(Courtesy Nick Huard)
A giant dreamcatcher created by Mi’kmaq elder and residential school survivor Nick Huard, with the help of children from communities across Canada, is now without a home.
It was commissioned by the Confederation Centre for the Arts in Prince Edward Island as part of a Canada-wide initiative to encourage youth to dream for a better world in the context of the 150th anniversary of the confederation of Canada.
Called The Dreams of What Canada Should Be, this installation had been on display at the centre since 2017 and was comprised of 215 dreamcatchers made by children from coast to coast to coast.
It was taken down on December 1 despite repeated requests by Huard, who has lived in Kahnawake for over 30 years, that the Confederation centre purchases it to display it permanently.
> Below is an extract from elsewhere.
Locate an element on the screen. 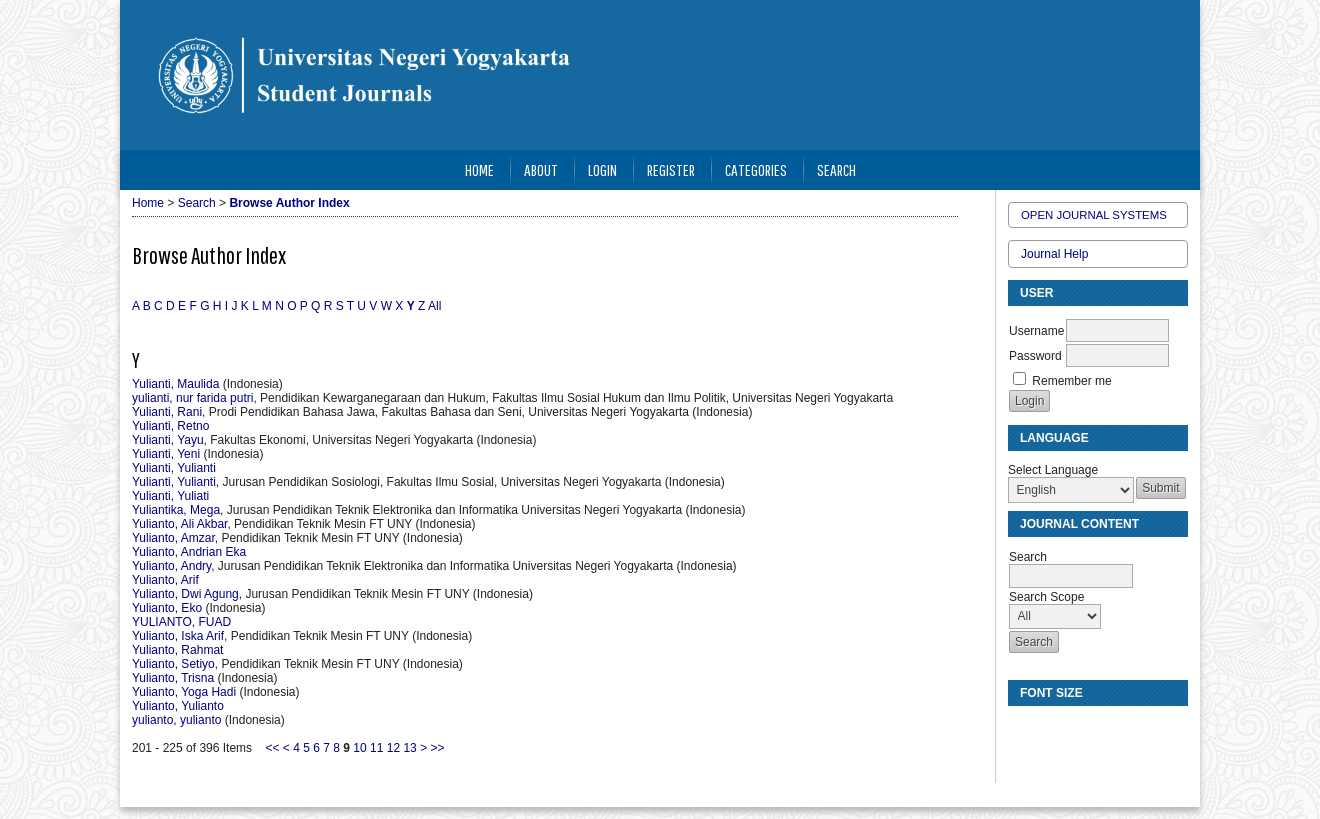 This screenshot has width=1320, height=819. Make font size default is located at coordinates (1058, 729). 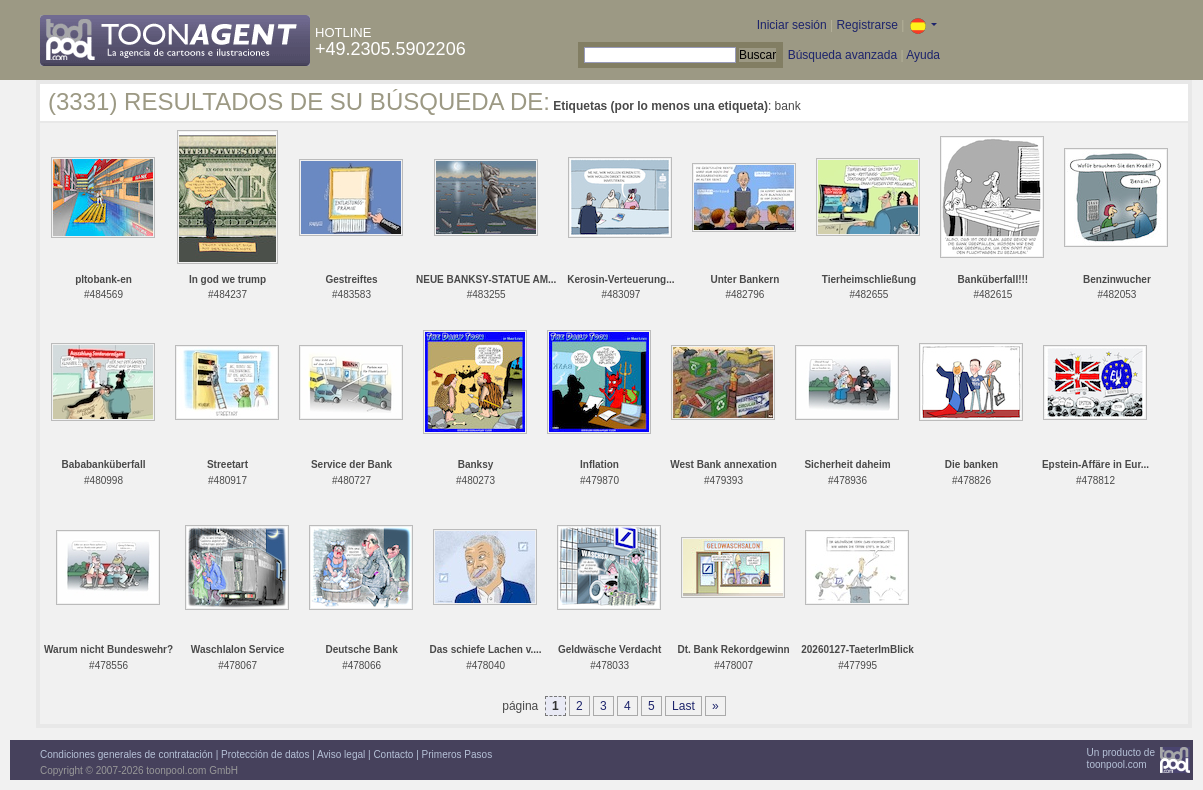 This screenshot has width=1203, height=790. What do you see at coordinates (126, 754) in the screenshot?
I see `Condiciones generales de contratación` at bounding box center [126, 754].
Huard was paid for the time spent travelling and teaching the kids to make their dreamcatchers, but he was not paid for the dreamcatcher itself. He still owns it – just not by choice.
Steve Bellamy of the Confederation Centre said in an email response that though the centre understands Huard is disappointed that a home has not been found for the dreamcatcher, the contract signed between both parties never included the purchase of the piece.
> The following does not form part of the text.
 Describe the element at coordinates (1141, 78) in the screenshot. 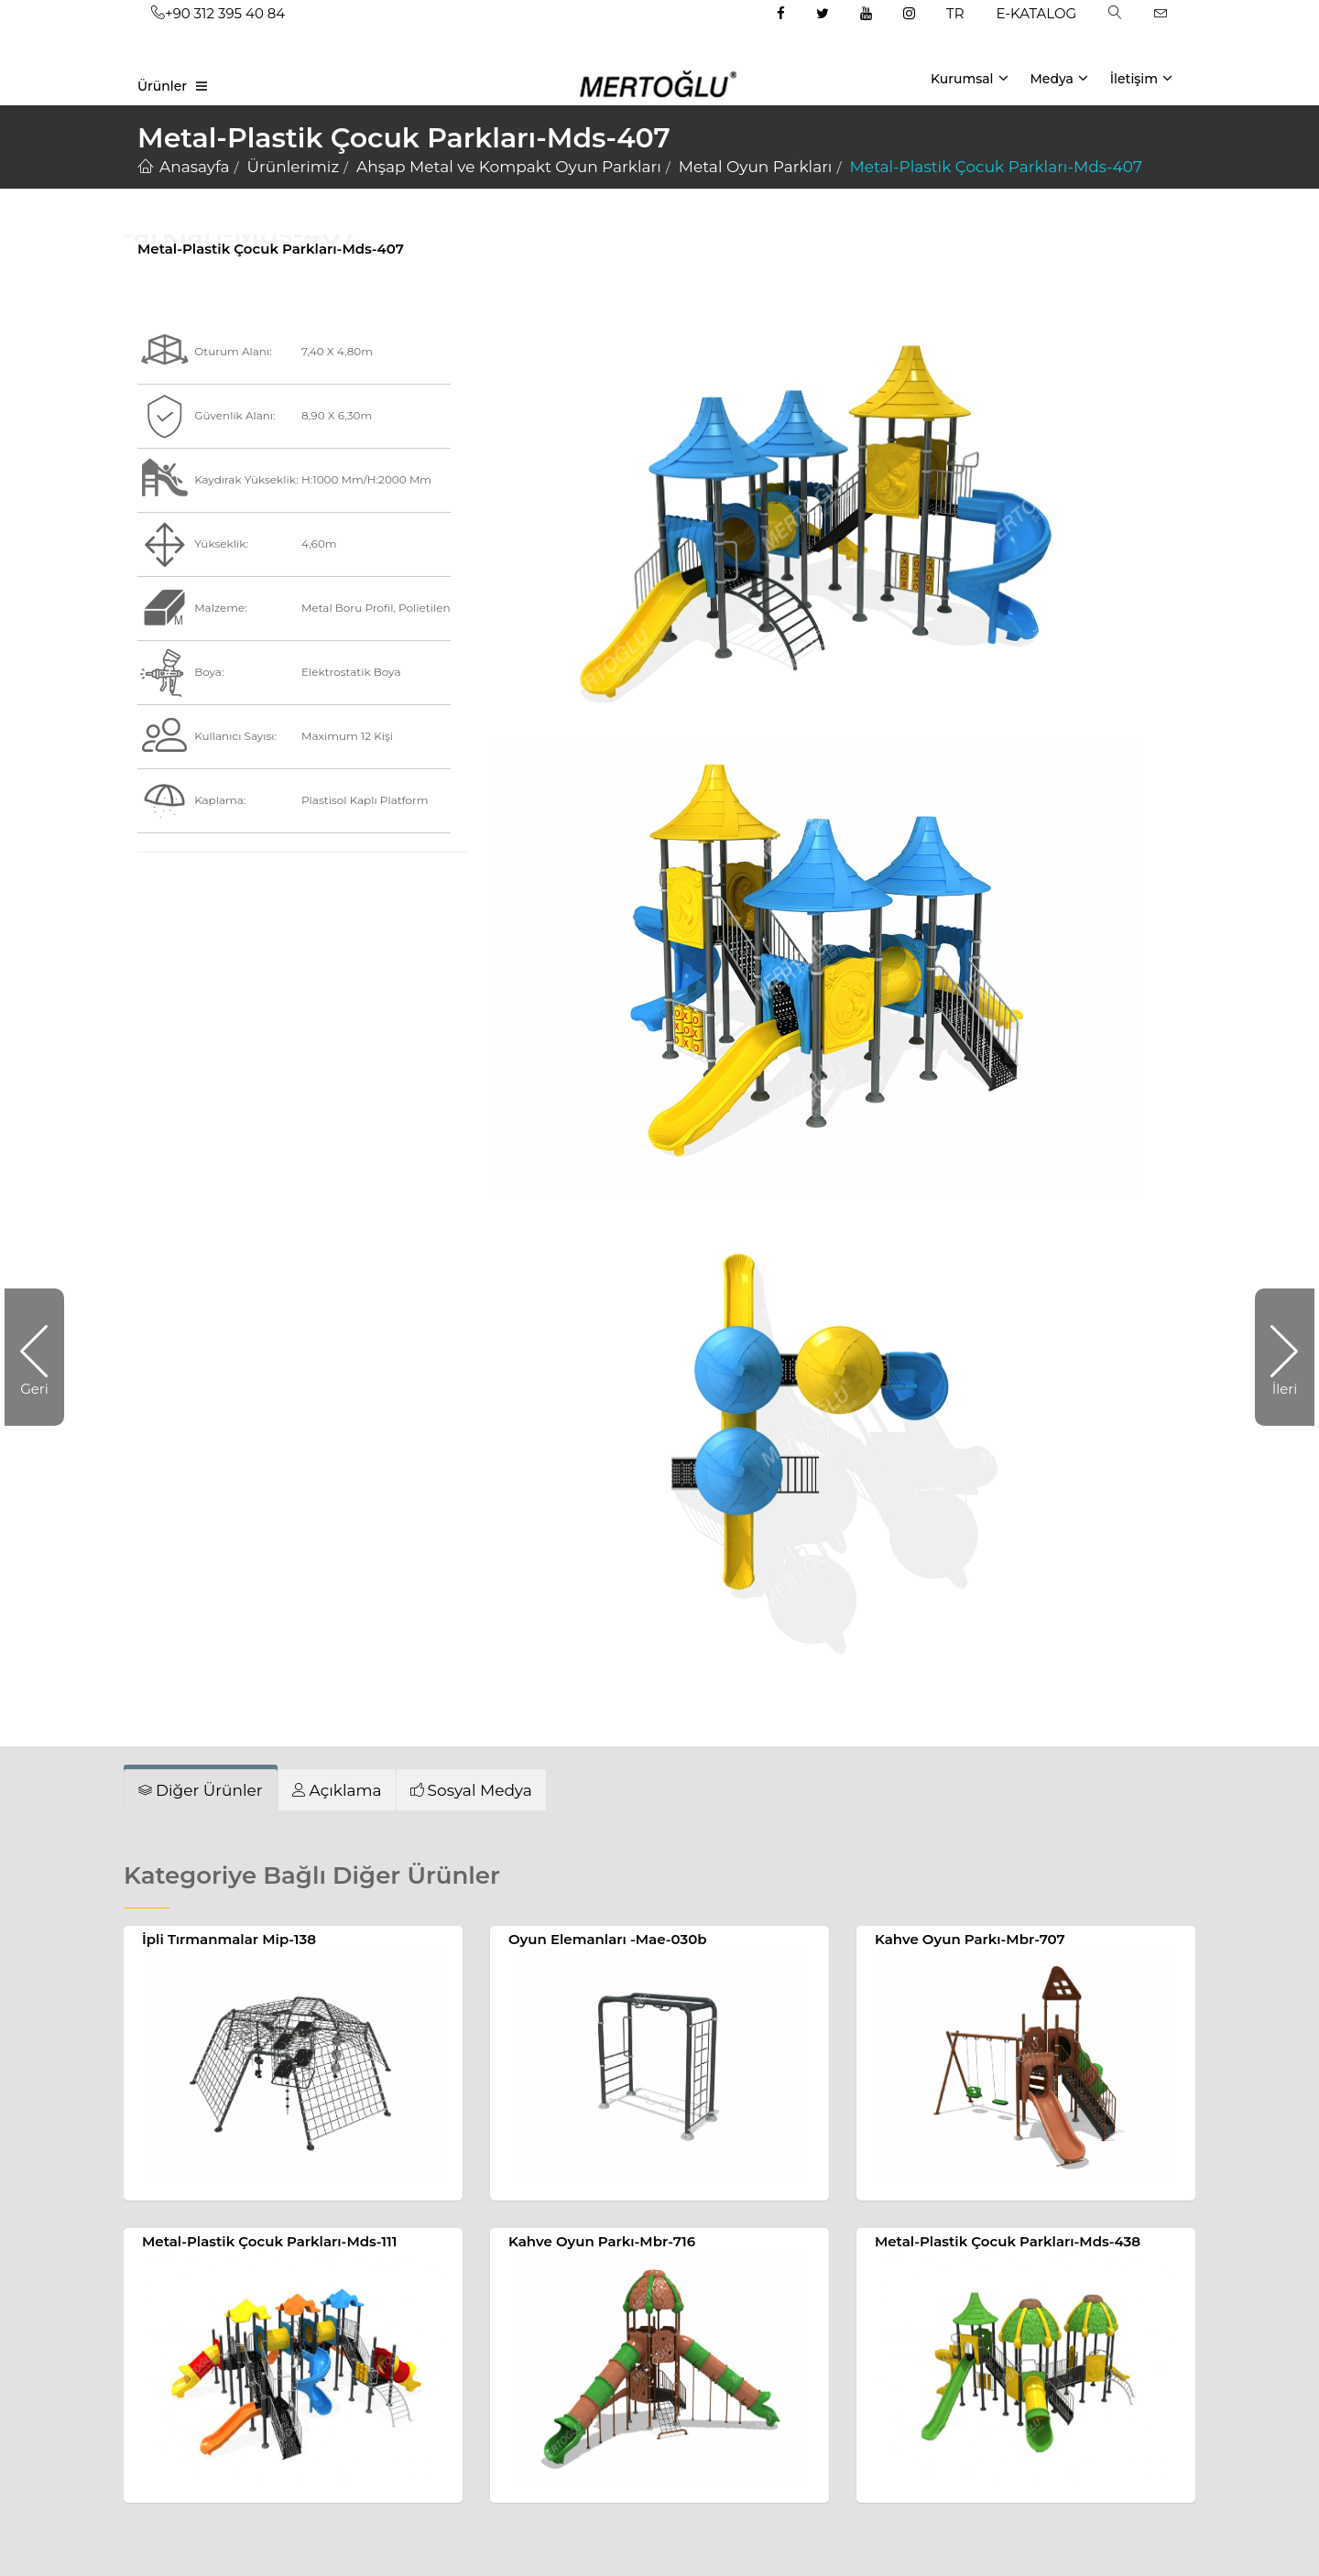 I see `İletişim` at that location.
“They’re storing it for me until we find a place for it,” said Huard. “I just don’t want the Confederation Centre to become an ‘oubliette’ for the dreamcatcher, a place to store it and forget about it, let it die. I don’t want that.”
“It’s important – it’s the dreams of the kids of Canada. Not just Native kids, it’s kids of all nationalities.”
Some of the kids who participated in the creation of the dreamcatcher spoke of their dreams for Canada in a video commemorating the project.
They dreamed of a clean environment, equal opportunity for all youth, drinking water and good housing for the north, a world where everyone is happy and can speak their language.
“I won’t give up because that big dreamcatcher is made up the dreams of the children of Canada.”
The number of kids who participated in making the dreamcatcher – 215 – caused an eerie feeling for Huard when the discovery at the site of the former Kamloops Indian Residential School was announced earlier this year.
“It gives it, for me, more power, more importance,” he said.
Huard said he has contacted museums, foundations and cultural centres across the country, with no success finding a new home for the dreamcatcher.
“I feel like a hockey puck, passed from one side to the other. When you think you’re about to score, the referee blows the whistle.”
He contacted the Museum of Civilization in Quebec City – they claim to have no space for it, he said.
Contacting the office of minister of Crown-Indigenous Relations Marc Miller, prompted a response encouraging him to submit a request that it be purchased by the Indigenous Art Centre of Crown-Indigenous Relations and Northern Affairs Canada. The centre acquires new pieces every two years and just completed its most recent acquisition period.
His dream for the dreamcatcher, he said, would be for it to hang in the Peace Tower on Parliament Hill “so when the politicians walk in, they are reminded why they are there.”
But for now, all Huard can do is keep trying – and keep hoping someone agrees to buy the dreamcatcher and find a home for the dreams of the 215 kids.